Urfa'da, Kozanlı konağında sessiz bir o kadar da tuhaf günler yaşanıyordu. Herkes kendi köşesine çekilmişti. Demir, kendi aleminde, konak ahalisi kendi aleminde yaşıyordu. Genç adam, o sabah Leyla'yla yaptığı konuşmadan sonra bambaşka bir havaya bürünmüştü, babası da dahil konaktaki kimseyle haşır neşir olmuyordu. Devran, kardeşinin herkesten kendisini soyutlamış halini endişeyle izliyordu. Derdinin ne olduğunu bilmiyordu ama bir şeyler olmuş olmalıydı, bir kaç kez konuşmaya çalışmış ancak ustaca geçiştirilmişti.

Evin büyükleri tekrar nikah konusunu açmaya cesaret edememişlerdi, her geçen gün biraz daha köşeye sıkışmanın telaşını yaşıyorlardı. Mustafa ağa, giderek oğlundan ümidini kesiyordu, çıkar yol bulamadıkça üzüntüden sağlığı bozulmaya başlamıştı. Urfa'da tanınan, bilinen bir aile olarak şimdiye kadar başı önüne eğilmemişti, aşiretler arasında sevilir sayılırdı. Kendi aşiretine yıllarca ağalık etmişti, oğullarının da kendi izinden gideceğine inanmıştı ancak Demir onu hayal kırıklığına uğratmıştı. Şimdi kime ne diyecekti? Yıllardır kanun sayılan geleneklerine aşiret ağası nasıl karşı çıkardı? Düzeni bizzat bozan kişi olması kabul edilemezdi, adamın bu düşüncelerle kalbi sıkışıyor, nefesi daralıyordu.

Fatma hanım ise Esma'nın değişen ruh haliyle uğraşmaktan, ona sürekli telkinde bulunmaktan bunalıyordu.

Esma'nın misafirleri vardı, annesi Meryem hanım ve Hülya gelmişti, Hülya'nın durgunluğu gözünden kaçmamıştı, Bir süre sonra Fatma hanım, annesini alıp salona gidince sormadan edemedi.

"Hülya neyin var? Çok dalgınsın, bir sıkıntın yok değil mi?" kendi derdini bir an için unutmuş, karşısında ki hayat ışığı çekilmiş, dolu dolu gözlerini kaçıran kadına odaklanmıştı.

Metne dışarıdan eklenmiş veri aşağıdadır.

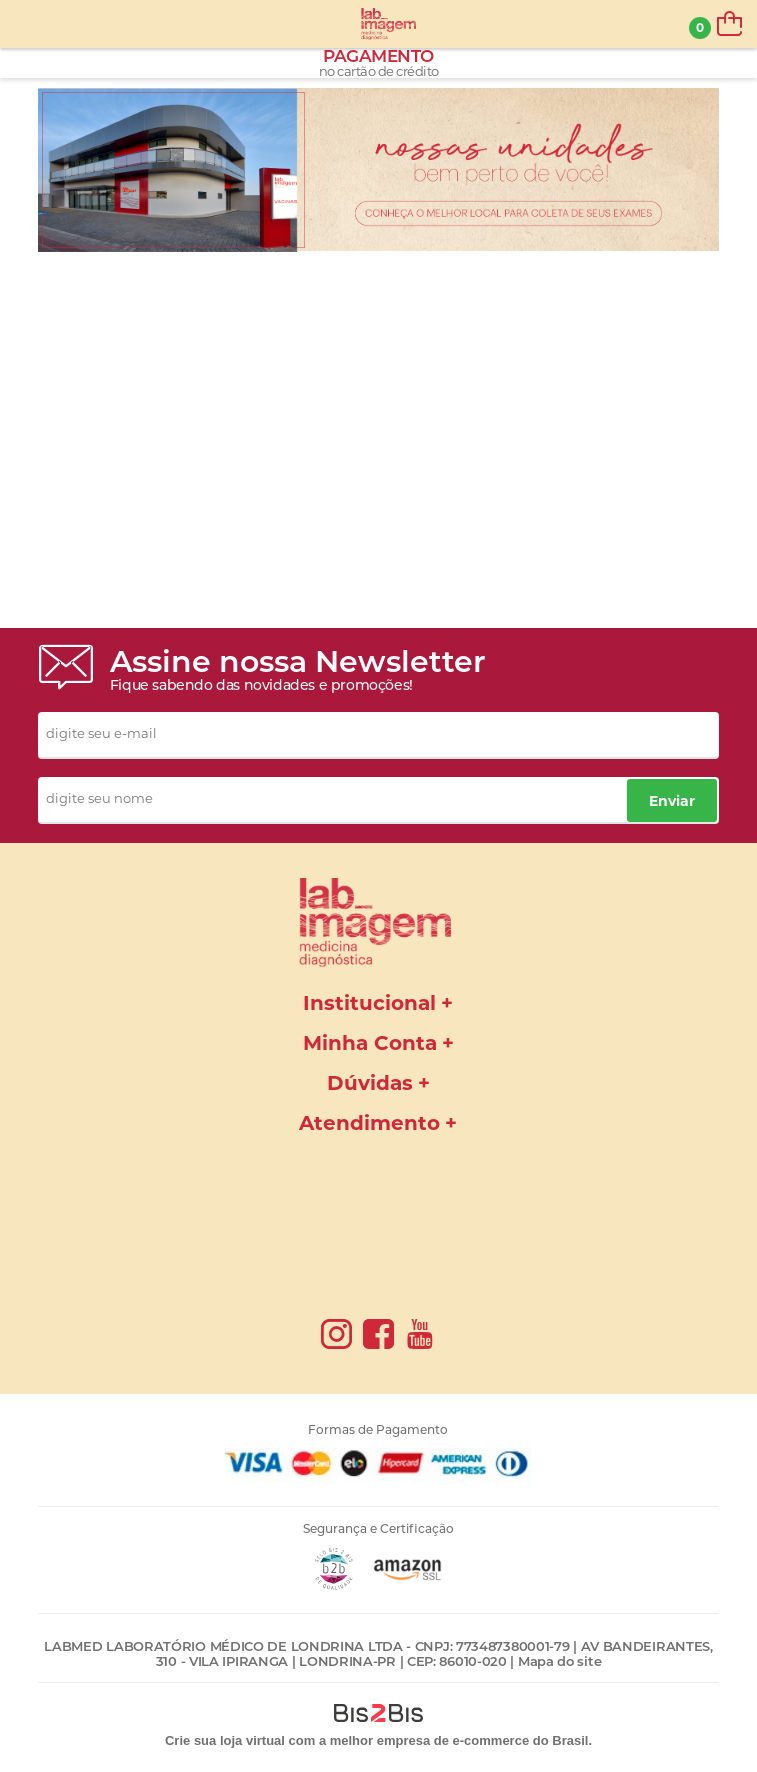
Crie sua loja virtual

"Evleneli neredeyse altı ay oldu, bir bebeğim olmadı, doktor bazı sorunlarım olduğunu söyledi, ilaç verdi ama sonuç alamadık. Herkes bebek haberi bekliyor, Ferhat kimseye bir şey söylememizi istemiyor. Çok gergin, ufacık şeyler aramızda kavga sebebi olmaya başladı. Ben.. ben sizin ahınızı aldım, özellikle Leyla..  onun çektiklerinin sorumlusu benim. Gencecik kadın neredeyse ölüyordu, o.. o çok iyi biri, beni affettiğini söyledi ama ben çok vicdan azabı çekiyorum. Abim.."

Hülya sanki yanlış bir şey söylemiş gibi aniden sustu, daha fazla konuşursa Esma'yı da üzecekti. Genç kadın, ne diyeceğini merak etmişti.

"Abin?"

"Abim.. sevdiği kadından ayrı düştü, sen de mutlu değilsin, bir de bebeğinizi kaybettiniz, ben bunlarla başa çıkamıyorum."

Hülya, dolup taşmıştı, bir şeyleri nihayet anlamış görünüyordu ama son pişmanlık fayda etmezdi. Kimse geri dönüp hiçbir şey olmamış gibi yaşayamazdı, Hülya ve Ferhat tek bir domino taşını devirmiş, bütün taşlar yerinden oynamıştı.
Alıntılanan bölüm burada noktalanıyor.